We call upon all Indigenous Peoples to demand our right of full and equal participation at all United Nations’ processes that affect the rights and interests of Indigenous Peoples and Nations;

And we urge Indigenous Nations and Peoples to set our own legal standards for the protection of our traditional knowledge, traditional cultural expressions, and genetic resources in a manner consistent with our traditional values and right of self-determination.

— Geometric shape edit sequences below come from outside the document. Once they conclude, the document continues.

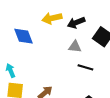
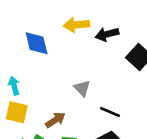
gray triangle: (75, 47) -> (82, 88), moved, turned 32
black line: (85, 67) -> (110, 112), moved

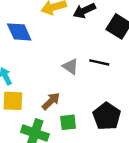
black line: (110, 112) -> (99, 62), moved

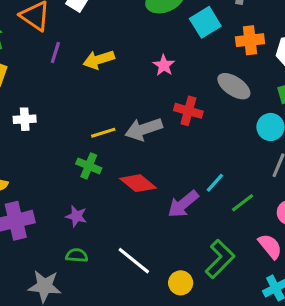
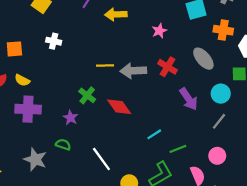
green cross: (89, 166) -> (87, 95), moved
cyan line: (215, 183) -> (154, 134), moved
green line: (243, 203) -> (178, 149), moved
purple arrow: (183, 204) -> (189, 99), moved, turned -100

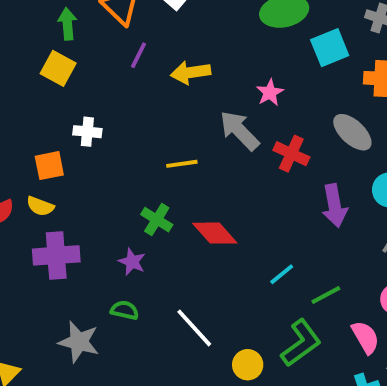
orange square: (14, 49) -> (49, 166), moved
gray arrow: (133, 71) -> (239, 131), moved, turned 55
purple arrow: (189, 99) -> (335, 206), turned 30

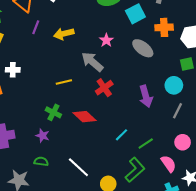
gray ellipse: (352, 132) -> (143, 48), moved
red cross: (291, 154) -> (104, 88), moved, turned 36

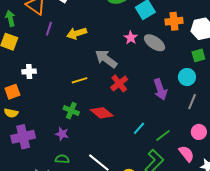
pink star: (106, 40) -> (131, 38), moved

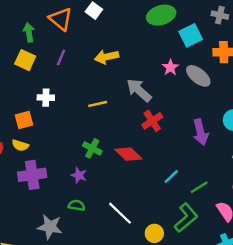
purple line: (49, 29) -> (61, 57), moved
yellow line: (80, 80) -> (98, 104), moved

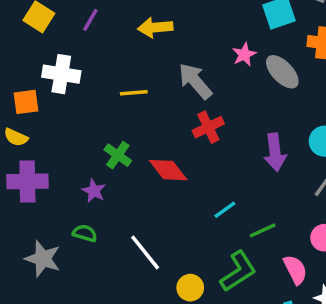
white cross: (46, 98) -> (61, 74), size x1.5

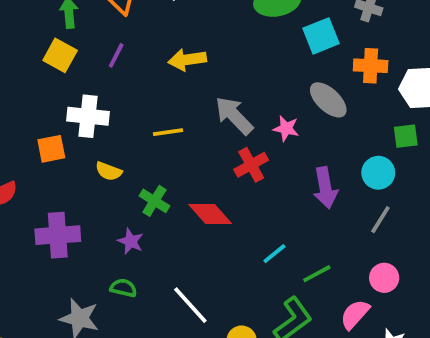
pink star: (244, 55) -> (286, 128), moved, turned -30
yellow semicircle: (16, 137) -> (109, 171), moved
pink semicircle: (295, 270) -> (355, 314), turned -108

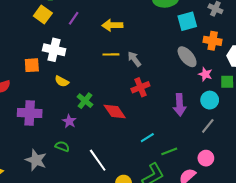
gray arrow: (234, 116) -> (134, 59), size x0.7
pink star: (286, 128) -> (205, 74), moved
yellow line: (168, 132) -> (111, 54), moved

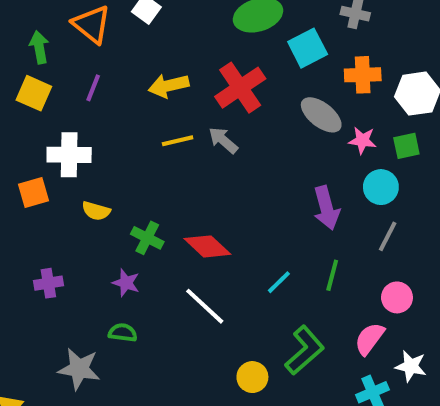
red cross: (140, 87) -> (240, 88), moved, size x1.4
purple cross: (30, 113) -> (48, 283), size x0.6
green line: (169, 151) -> (332, 275), moved, turned -42
white line: (98, 160) -> (205, 306), moved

Knowing that climate change and global warming taking place around the world negatively impacts all aspects of Indigenous Peoples’ lives, including our traditional cultures, food systems, ways of life, economies, collective security and ability to protect our lands, waters, biological diversity, ecosystems, and health;
 
Identifying Terracide as the destruction of the natural systems of Mother Earth that renders our planet incapable of supporting life, threatens our ability to be ancestors, and is thus a criminal act against all of Life. The foundations of Terracide are the perpetuation of unsustainable economic models that exploit natural systems and promote unrestricted growth and exponential development that drains rather than sustains Life;

Calling for the recognition of Water as a human right and essential to all Life; that it is crucial for bio-cultural diversity and for all aspects of the world community’s survival and well being, including assuring our physical health, nurturing our spiritual development and central for the continued vitality of Indigenous cultures and sustainable livelihoods;

We urge participants of all international convenings and fora to take a stand and call for a Declaration Against Terracide & Aquacide that affirms the Rights of Mother Earth and Indigenous Peoples’ human rights;

Expressing that Indigenous Peoples have viable and life-affirming paradigms for continued survival that honors and sustains life systems and engenders Earth healing and renewal;

Joining together in solidarity at this multi-generational gathering of 275 participants from 100 different Indigenous Nations, and allies, reflecting tremendous linguistic, cultural, geographic, knowledge, experiential, and historic diversity;

Upholding our responsibilities as good ancestors to consider the impact on the seventh generation to come in each of our deliberations;

We implore all humankind to adopt and implement the fundamental precepts of Being a Good Ancestor to preserve and nurture foreverlasting Life, and secure the sacred birthright of the future generations of All Our Relations.